--- Data to examine Enclosed Below ---
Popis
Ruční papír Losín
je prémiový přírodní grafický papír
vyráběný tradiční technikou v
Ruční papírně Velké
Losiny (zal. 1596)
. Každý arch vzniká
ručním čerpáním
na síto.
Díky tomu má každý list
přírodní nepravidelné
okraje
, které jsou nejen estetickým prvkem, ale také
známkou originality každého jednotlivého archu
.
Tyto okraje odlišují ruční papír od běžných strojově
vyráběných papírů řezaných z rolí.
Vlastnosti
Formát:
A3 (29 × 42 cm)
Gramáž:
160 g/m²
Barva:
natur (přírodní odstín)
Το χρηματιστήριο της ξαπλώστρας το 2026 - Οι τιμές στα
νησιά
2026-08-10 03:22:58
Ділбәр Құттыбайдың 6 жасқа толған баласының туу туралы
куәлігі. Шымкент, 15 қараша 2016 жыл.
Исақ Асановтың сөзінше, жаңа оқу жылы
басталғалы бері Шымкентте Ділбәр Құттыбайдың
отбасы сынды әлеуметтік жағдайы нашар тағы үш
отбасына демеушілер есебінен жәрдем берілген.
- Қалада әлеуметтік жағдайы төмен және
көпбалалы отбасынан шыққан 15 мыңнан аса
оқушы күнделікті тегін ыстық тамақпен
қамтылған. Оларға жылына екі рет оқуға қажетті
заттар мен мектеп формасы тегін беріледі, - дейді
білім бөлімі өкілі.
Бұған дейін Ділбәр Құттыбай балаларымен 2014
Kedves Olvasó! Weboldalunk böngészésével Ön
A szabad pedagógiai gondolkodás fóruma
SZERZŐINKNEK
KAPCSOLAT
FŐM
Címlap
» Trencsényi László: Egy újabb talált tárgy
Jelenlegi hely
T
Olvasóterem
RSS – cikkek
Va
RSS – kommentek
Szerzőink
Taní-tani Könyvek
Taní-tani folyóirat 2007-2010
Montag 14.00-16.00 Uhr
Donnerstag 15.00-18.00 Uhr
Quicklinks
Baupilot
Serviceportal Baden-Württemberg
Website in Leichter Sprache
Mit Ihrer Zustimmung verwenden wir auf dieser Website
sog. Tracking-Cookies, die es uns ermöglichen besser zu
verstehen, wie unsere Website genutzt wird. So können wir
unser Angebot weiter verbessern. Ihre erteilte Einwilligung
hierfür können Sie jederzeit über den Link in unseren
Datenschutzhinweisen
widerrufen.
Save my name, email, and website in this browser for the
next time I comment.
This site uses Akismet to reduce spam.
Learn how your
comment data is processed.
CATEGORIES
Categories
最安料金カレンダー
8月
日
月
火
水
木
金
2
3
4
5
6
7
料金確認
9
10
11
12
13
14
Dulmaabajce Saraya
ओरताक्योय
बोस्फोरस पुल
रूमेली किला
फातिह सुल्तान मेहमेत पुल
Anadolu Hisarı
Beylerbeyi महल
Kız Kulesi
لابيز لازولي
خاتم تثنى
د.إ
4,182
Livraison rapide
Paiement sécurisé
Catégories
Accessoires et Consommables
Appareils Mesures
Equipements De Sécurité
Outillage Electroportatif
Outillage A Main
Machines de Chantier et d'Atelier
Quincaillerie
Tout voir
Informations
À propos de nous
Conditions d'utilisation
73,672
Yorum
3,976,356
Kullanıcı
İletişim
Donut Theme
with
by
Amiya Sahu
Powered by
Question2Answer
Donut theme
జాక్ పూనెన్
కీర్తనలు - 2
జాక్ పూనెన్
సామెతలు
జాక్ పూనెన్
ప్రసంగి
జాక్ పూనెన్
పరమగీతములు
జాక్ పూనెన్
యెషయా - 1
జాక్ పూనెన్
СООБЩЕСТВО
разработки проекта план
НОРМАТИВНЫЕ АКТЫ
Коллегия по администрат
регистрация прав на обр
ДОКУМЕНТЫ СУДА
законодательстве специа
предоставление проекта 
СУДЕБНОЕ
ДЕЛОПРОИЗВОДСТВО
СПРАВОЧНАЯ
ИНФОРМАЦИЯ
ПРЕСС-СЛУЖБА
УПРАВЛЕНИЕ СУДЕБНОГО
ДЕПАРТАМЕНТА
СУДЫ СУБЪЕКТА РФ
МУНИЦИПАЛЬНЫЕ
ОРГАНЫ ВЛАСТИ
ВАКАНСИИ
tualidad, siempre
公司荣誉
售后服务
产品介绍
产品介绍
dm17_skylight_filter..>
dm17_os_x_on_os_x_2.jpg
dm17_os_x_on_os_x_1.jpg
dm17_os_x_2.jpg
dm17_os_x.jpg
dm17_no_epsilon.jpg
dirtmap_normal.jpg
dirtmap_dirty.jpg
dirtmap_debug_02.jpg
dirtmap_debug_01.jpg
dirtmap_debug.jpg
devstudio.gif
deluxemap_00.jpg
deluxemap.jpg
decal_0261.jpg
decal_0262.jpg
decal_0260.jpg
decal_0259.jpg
--- End of Enclosed Data to examine ---
## Goal of the exercise
Line by line, print the listing above exactly.

## Solved exercise
Popis
Ruční papír Losín
je prémiový přírodní grafický papír
vyráběný tradiční technikou v
Ruční papírně Velké
Losiny (zal. 1596)
. Každý arch vzniká
ručním čerpáním
na síto.
Díky tomu má každý list
přírodní nepravidelné
okraje
, které jsou nejen estetickým prvkem, ale také
známkou originality každého jednotlivého archu
.
Tyto okraje odlišují ruční papír od běžných strojově
vyráběných papírů řezaných z rolí.
Vlastnosti
Formát:
A3 (29 × 42 cm)
Gramáž:
160 g/m²
Barva:
natur (přírodní odstín)
Το χρηματιστήριο της ξαπλώστρας το 2026 - Οι τιμές στα
νησιά
2026-08-10 03:22:58
Ділбәр Құттыбайдың 6 жасқа толған баласының туу туралы
куәлігі. Шымкент, 15 қараша 2016 жыл.
Исақ Асановтың сөзінше, жаңа оқу жылы
басталғалы бері Шымкентте Ділбәр Құттыбайдың
отбасы сынды әлеуметтік жағдайы нашар тағы үш
отбасына демеушілер есебінен жәрдем берілген.
- Қалада әлеуметтік жағдайы төмен және
көпбалалы отбасынан шыққан 15 мыңнан аса
оқушы күнделікті тегін ыстық тамақпен
қамтылған. Оларға жылына екі рет оқуға қажетті
заттар мен мектеп формасы тегін беріледі, - дейді
білім бөлімі өкілі.
Бұған дейін Ділбәр Құттыбай балаларымен 2014
Kedves Olvasó! Weboldalunk böngészésével Ön
A szabad pedagógiai gondolkodás fóruma
SZERZŐINKNEK
KAPCSOLAT
FŐM
Címlap
» Trencsényi László: Egy újabb talált tárgy
Jelenlegi hely
T
Olvasóterem
RSS – cikkek
Va
RSS – kommentek
Szerzőink
Taní-tani Könyvek
Taní-tani folyóirat 2007-2010
Montag 14.00-16.00 Uhr
Donnerstag 15.00-18.00 Uhr
Quicklinks
Baupilot
Serviceportal Baden-Württemberg
Website in Leichter Sprache
Mit Ihrer Zustimmung verwenden wir auf dieser Website
sog. Tracking-Cookies, die es uns ermöglichen besser zu
verstehen, wie unsere Website genutzt wird. So können wir
unser Angebot weiter verbessern. Ihre erteilte Einwilligung
hierfür können Sie jederzeit über den Link in unseren
Datenschutzhinweisen
widerrufen.
Save my name, email, and website in this browser for the
next time I comment.
This site uses Akismet to reduce spam.
Learn how your
comment data is processed.
CATEGORIES
Categories
最安料金カレンダー
8月
日
月
火
水
木
金
2
3
4
5
6
7
料金確認
9
10
11
12
13
14
Dulmaabajce Saraya
ओरताक्योय
बोस्फोरस पुल
रूमेली किला
फातिह सुल्तान मेहमेत पुल
Anadolu Hisarı
Beylerbeyi महल
Kız Kulesi
لابيز لازولي
خاتم تثنى
د.إ
4,182
Livraison rapide
Paiement sécurisé
Catégories
Accessoires et Consommables
Appareils Mesures
Equipements De Sécurité
Outillage Electroportatif
Outillage A Main
Machines de Chantier et d'Atelier
Quincaillerie
Tout voir
Informations
À propos de nous
Conditions d'utilisation
73,672
Yorum
3,976,356
Kullanıcı
İletişim
Donut Theme
with
by
Amiya Sahu
Powered by
Question2Answer
Donut theme
జాక్ పూనెన్
కీర్తనలు - 2
జాక్ పూనెన్
సామెతలు
జాక్ పూనెన్
ప్రసంగి
జాక్ పూనెన్
పరమగీతములు
జాక్ పూనెన్
యెషయా - 1
జాక్ పూనెన్
СООБЩЕСТВО
разработки проекта план
НОРМАТИВНЫЕ АКТЫ
Коллегия по администрат
регистрация прав на обр
ДОКУМЕНТЫ СУДА
законодательстве специа
предоставление проекта 
СУДЕБНОЕ
ДЕЛОПРОИЗВОДСТВО
СПРАВОЧНАЯ
ИНФОРМАЦИЯ
ПРЕСС-СЛУЖБА
УПРАВЛЕНИЕ СУДЕБНОГО
ДЕПАРТАМЕНТА
СУДЫ СУБЪЕКТА РФ
МУНИЦИПАЛЬНЫЕ
ОРГАНЫ ВЛАСТИ
ВАКАНСИИ
tualidad, siempre
公司荣誉
售后服务
产品介绍
产品介绍
dm17_skylight_filter..>
dm17_os_x_on_os_x_2.jpg
dm17_os_x_on_os_x_1.jpg
dm17_os_x_2.jpg
dm17_os_x.jpg
dm17_no_epsilon.jpg
dirtmap_normal.jpg
dirtmap_dirty.jpg
dirtmap_debug_02.jpg
dirtmap_debug_01.jpg
dirtmap_debug.jpg
devstudio.gif
deluxemap_00.jpg
deluxemap.jpg
decal_0261.jpg
decal_0262.jpg
decal_0260.jpg
decal_0259.jpg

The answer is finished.